Ask HN: Do you still use “view source” to see how web pages work? - andrewstuart
======
core-questions
It's been a while. Time was this was an excellent way to learn, but now
everything is minified and obscure and outputted by compilers to make CSS and
Javascript out of things that aren't, and all of the idiomatic ways of working
with things (replete with limitations) have been replaced with abstracted ways
of working with this (ostensibly with fewer limitations).

It's clear to me that this is a shit sandwich, and what we should really do is
start replacing HTML/CSS/JS with a new app development mechanism that embraces
the significantly refined requirements we have now over our 1990s
predecessors.

Ideally the end result is as easy to build and take apart as the old web used
to be.

------
davismwfl
Sure, I do it quite often. Chrome will format the code if it is minified so
that is easy, and you can quickly jump around and see what is happening. If
you know your front end frameworks you can pretty quickly tell what they are
using and how it is all put together even when code has been obfuscated.

I definitely use view source when debugging my own code or testing layout
changes I am playing with since it is easy to still adjust the css and view
the changes etc. The javascript console is valuable too.

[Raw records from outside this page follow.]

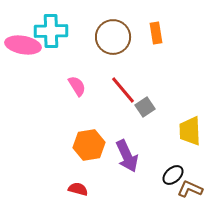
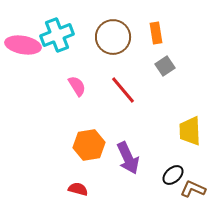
cyan cross: moved 6 px right, 4 px down; rotated 20 degrees counterclockwise
gray square: moved 20 px right, 41 px up
purple arrow: moved 1 px right, 2 px down
brown L-shape: moved 3 px right
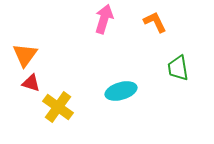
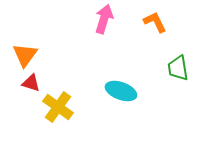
cyan ellipse: rotated 36 degrees clockwise
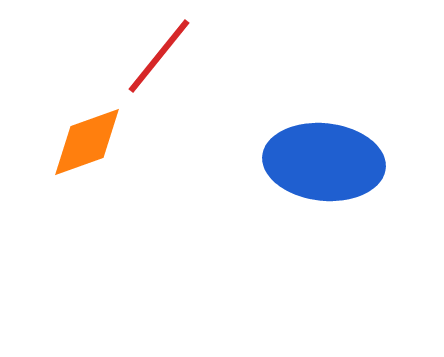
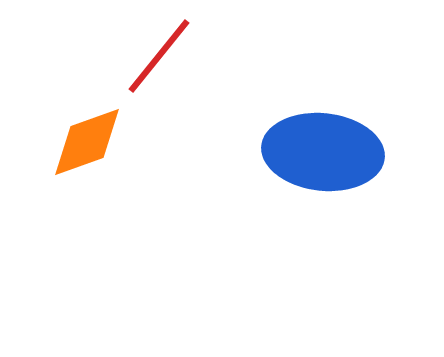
blue ellipse: moved 1 px left, 10 px up
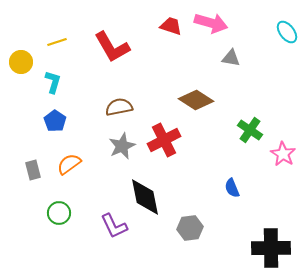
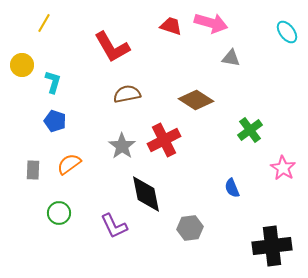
yellow line: moved 13 px left, 19 px up; rotated 42 degrees counterclockwise
yellow circle: moved 1 px right, 3 px down
brown semicircle: moved 8 px right, 13 px up
blue pentagon: rotated 15 degrees counterclockwise
green cross: rotated 20 degrees clockwise
gray star: rotated 12 degrees counterclockwise
pink star: moved 14 px down
gray rectangle: rotated 18 degrees clockwise
black diamond: moved 1 px right, 3 px up
black cross: moved 1 px right, 2 px up; rotated 6 degrees counterclockwise
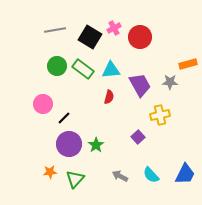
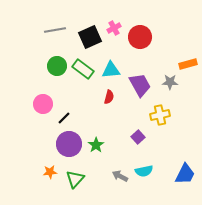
black square: rotated 35 degrees clockwise
cyan semicircle: moved 7 px left, 4 px up; rotated 60 degrees counterclockwise
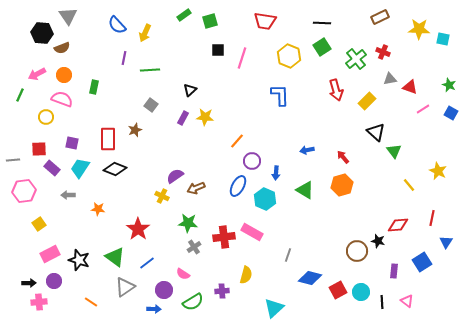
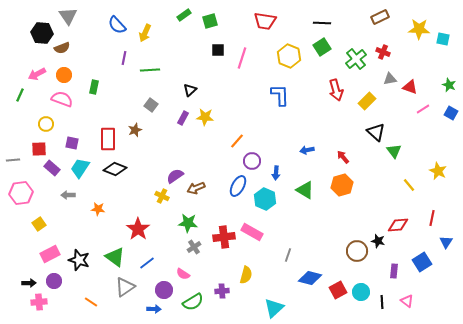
yellow circle at (46, 117): moved 7 px down
pink hexagon at (24, 191): moved 3 px left, 2 px down
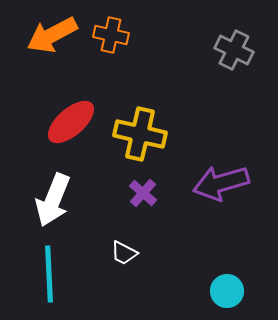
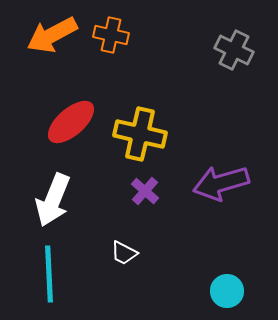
purple cross: moved 2 px right, 2 px up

I guess for me it is usually less about finding out how things work now so
much as debugging an issue or finding a vulnerability. I have found a number
of vulnerabilities using view source on products out of China that have built
in web servers, like ip cams and the such.

*edit -- When I think of view source I think of the complete dev tools, not just the single "view source" tab.

------
indentit
These days I tend to use the built in element inspector instead to view live
state, unless I specifically want to see the original state - from before JS
got involved :)

------
c-smile
Quite frequently to get URL of particular image on the page or to get an ID of
element to make precise reference URL.

------
dewey
It’s less “view source” and more the network tab in the inspector but I’m
using that one a lot to find APIs to use.